## [What you are asked to do]
Everything from the line containing "Lire la suite" through the end of the entries below must be set down exactly, and nothing else.

## [Extracted information]

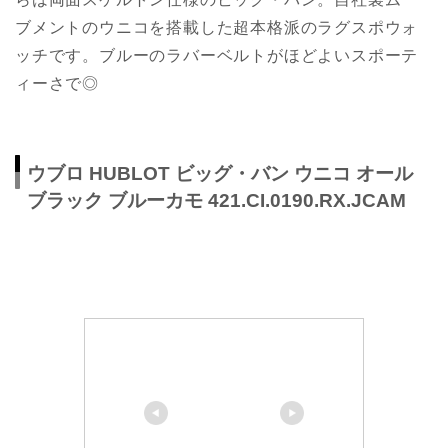
ブメントのウニコを搭載した超本格派のラグスポウォ
ッチです。ブルーのラバーベルトがほどよいスポーテ
ィーさで◎
ウブロ HUBLOT ビッグ・バン ウニコ オール
ブラック ブルーカモ 421.CI.0190.RX.JCAM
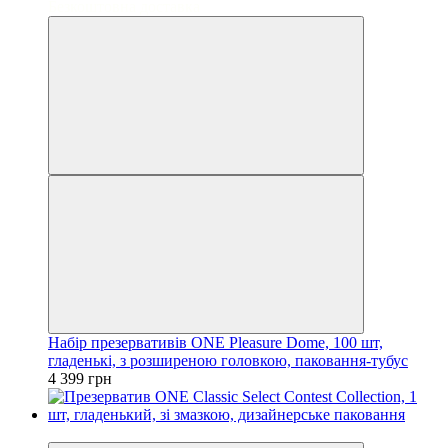
Безкоштовна доставка
Набір презервативів ONE Pleasure Dome, 100 шт,
гладенькі, з розширеною головкою, паковання-тубус
4 399 грн
3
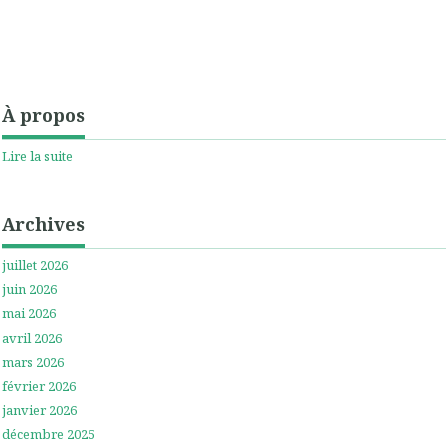
À propos
Lire la suite
Archives
juillet 2026
juin 2026
mai 2026
avril 2026
mars 2026
février 2026
janvier 2026
décembre 2025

## [Response to the exercise]
Lire la suite
Archives
juillet 2026
juin 2026
mai 2026
avril 2026
mars 2026
février 2026
janvier 2026
décembre 2025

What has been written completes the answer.